Long-term outcome for ADL following the health-promoting RCT--elderly persons in the risk zone

Gerontologist. 2013 Aug;53(4):654-63. doi: 10.1093/geront/gns121. Epub 2012 Aug 30.

Abstract

Purpose: To examine independence in activities of daily living (ADL) at the 1- and 2-year follow-ups of the health-promoting study Elderly Persons in the Risk Zone.

Design and method: A randomized, three-armed, single-blind, and controlled study. A representative sample of 459 independent and community-dwelling older adults, 80 years and older, were included. A preventive home visit was compared with four weekly multiprofessional senior group meetings including a follow-up home visit.

Results: Analysis showed a significant difference in favor of the senior meetings in postponing dependence in ADL at the 1-year follow-up (odds ratio [OR] = 1.92, 95% confidence interval [CI] = 1.19-3.10) and also in reducing dependence in three (OR = 0.52, 95% CI = 0.31-0.86) and four or more ADL (OR = 0.40, 95% CI = 0.22-0.72) at the 2-year follow-up. A preventive home visit reduced dependence in two (OR = 0.40, 95% CI = 0.24-0.68) and three or more ADL (OR = 0.37, 95% CI = 0.17-0.80) after 1 year.

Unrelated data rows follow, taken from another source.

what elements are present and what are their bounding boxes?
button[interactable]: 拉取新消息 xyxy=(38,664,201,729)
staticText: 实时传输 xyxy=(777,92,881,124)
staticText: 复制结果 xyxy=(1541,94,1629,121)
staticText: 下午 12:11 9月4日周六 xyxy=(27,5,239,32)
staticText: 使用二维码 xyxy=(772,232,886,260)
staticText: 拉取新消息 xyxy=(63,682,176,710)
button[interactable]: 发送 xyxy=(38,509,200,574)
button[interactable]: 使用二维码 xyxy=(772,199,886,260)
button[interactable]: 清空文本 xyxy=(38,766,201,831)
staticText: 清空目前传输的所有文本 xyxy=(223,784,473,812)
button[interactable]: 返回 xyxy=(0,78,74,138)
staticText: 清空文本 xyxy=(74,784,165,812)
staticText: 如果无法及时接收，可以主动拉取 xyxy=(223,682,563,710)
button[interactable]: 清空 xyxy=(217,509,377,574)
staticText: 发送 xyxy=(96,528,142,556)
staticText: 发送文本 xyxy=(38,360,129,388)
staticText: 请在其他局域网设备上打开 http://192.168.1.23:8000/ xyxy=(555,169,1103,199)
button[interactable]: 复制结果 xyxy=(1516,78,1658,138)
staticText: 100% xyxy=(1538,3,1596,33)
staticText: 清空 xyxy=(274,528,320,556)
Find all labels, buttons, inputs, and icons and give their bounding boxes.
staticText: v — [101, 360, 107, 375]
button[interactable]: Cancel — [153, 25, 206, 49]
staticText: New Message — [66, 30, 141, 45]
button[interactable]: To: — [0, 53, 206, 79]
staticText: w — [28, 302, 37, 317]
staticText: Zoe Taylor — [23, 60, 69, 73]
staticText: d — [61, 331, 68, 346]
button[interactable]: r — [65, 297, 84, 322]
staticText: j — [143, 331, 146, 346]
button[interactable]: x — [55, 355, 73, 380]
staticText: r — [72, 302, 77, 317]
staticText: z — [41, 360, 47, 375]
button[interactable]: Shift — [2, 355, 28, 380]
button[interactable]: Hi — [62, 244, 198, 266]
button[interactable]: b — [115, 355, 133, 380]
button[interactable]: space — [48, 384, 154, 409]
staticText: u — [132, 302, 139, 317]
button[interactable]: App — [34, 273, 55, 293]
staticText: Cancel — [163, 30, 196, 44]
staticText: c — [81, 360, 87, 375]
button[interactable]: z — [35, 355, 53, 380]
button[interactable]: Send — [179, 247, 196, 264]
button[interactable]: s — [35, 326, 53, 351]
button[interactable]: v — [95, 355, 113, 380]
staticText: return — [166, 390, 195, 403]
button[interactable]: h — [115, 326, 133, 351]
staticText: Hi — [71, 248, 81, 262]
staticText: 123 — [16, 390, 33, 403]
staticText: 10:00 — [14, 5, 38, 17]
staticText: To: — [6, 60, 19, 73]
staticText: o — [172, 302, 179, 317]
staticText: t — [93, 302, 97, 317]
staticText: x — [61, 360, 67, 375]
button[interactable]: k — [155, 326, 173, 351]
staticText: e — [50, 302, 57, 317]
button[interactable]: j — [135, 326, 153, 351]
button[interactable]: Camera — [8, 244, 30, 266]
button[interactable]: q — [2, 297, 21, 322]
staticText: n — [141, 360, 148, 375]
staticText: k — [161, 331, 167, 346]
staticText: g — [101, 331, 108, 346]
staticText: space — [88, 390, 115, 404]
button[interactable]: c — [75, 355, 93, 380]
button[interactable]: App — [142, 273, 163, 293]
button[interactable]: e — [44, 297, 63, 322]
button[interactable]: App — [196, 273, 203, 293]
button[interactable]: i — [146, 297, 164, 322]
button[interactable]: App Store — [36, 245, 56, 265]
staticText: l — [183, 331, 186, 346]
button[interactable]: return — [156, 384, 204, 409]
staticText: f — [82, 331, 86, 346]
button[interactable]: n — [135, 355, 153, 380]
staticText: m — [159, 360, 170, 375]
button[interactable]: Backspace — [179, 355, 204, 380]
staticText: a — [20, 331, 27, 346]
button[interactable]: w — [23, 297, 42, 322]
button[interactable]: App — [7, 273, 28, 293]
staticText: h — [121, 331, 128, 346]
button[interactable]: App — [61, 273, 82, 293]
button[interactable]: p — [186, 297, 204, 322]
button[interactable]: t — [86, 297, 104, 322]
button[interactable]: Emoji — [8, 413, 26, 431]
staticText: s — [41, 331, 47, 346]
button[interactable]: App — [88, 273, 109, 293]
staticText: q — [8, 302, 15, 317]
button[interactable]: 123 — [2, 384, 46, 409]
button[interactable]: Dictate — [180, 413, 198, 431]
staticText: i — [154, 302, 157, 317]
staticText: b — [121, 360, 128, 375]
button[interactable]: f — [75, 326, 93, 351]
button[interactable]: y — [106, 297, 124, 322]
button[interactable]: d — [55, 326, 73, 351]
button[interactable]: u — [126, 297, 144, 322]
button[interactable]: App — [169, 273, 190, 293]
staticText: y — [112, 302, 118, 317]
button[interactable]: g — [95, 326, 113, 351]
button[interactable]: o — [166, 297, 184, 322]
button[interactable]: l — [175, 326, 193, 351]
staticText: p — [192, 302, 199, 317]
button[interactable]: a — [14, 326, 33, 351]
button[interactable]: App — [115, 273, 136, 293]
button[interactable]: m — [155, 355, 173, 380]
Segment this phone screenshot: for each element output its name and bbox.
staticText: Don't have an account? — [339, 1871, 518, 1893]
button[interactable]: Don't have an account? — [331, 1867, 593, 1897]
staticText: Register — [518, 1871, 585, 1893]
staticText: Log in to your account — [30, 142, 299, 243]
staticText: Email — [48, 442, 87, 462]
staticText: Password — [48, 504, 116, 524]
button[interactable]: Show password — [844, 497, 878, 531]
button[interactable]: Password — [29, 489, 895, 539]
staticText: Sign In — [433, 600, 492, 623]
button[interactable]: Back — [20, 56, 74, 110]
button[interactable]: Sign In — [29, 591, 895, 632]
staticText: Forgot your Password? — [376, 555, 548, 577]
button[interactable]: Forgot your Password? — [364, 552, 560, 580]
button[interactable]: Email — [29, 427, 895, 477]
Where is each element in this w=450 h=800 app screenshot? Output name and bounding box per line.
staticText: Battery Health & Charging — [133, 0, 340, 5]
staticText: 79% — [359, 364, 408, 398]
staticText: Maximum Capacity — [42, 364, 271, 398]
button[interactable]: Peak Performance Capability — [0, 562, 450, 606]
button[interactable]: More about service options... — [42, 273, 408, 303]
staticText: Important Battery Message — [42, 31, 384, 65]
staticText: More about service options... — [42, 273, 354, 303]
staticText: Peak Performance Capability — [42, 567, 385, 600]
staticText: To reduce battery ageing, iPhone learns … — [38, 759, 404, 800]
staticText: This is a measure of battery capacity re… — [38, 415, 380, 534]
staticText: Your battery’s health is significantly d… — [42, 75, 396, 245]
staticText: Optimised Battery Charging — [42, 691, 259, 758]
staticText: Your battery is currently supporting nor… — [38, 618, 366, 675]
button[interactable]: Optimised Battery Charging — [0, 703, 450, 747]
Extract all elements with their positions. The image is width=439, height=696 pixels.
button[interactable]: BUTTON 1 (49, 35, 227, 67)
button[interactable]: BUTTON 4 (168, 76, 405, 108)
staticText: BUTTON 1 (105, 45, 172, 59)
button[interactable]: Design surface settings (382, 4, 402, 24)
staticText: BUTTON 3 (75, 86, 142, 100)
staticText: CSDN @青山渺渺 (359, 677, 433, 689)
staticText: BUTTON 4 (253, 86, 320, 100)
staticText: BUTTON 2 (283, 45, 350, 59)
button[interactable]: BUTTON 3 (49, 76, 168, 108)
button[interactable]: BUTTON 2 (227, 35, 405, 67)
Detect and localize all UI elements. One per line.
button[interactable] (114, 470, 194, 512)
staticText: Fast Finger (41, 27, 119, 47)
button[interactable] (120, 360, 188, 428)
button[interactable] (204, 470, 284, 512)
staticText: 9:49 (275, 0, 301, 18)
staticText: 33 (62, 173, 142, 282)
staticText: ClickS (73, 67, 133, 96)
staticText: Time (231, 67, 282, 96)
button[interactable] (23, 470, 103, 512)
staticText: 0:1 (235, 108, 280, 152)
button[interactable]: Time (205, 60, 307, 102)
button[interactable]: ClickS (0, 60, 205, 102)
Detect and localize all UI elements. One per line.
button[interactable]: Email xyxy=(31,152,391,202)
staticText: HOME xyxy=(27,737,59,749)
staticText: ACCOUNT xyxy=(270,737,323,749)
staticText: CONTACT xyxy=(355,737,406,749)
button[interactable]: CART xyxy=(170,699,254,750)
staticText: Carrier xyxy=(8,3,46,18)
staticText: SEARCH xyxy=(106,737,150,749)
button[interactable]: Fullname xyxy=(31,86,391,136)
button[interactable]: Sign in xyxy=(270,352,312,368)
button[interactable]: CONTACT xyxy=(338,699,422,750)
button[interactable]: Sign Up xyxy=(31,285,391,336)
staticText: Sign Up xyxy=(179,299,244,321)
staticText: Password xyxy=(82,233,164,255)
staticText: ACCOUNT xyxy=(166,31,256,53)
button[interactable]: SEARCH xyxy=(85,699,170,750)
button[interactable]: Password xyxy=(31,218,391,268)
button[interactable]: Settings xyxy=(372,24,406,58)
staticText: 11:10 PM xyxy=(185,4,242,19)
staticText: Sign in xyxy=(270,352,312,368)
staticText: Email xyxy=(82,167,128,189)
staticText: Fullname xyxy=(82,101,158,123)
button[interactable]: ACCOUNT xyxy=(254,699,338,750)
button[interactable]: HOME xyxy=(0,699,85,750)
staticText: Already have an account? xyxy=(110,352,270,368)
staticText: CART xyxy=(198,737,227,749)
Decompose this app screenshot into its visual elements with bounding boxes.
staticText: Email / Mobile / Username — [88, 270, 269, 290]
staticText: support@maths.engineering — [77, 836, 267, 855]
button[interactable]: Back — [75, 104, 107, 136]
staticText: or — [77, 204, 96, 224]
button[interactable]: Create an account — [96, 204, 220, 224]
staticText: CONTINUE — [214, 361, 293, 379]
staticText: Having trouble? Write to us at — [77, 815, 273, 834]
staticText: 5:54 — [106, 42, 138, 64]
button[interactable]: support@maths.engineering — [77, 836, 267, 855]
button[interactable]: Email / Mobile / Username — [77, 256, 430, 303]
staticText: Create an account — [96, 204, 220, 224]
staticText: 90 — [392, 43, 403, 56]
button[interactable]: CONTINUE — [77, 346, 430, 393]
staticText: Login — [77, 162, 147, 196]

Implications: A long-term evaluation of Elderly Persons in the Risk Zone showed that both senior meetings and a preventive home visit reduced the extent of dependence in ADL after 1 year. The senior meetings were superior to a preventive home visit since additional significant effects were seen after 2 years. To further enhance the long-term effects of the senior meetings and support the process of self-change in health behavior, it is suggested that booster sessions might be a good way of reinforcing the intervention.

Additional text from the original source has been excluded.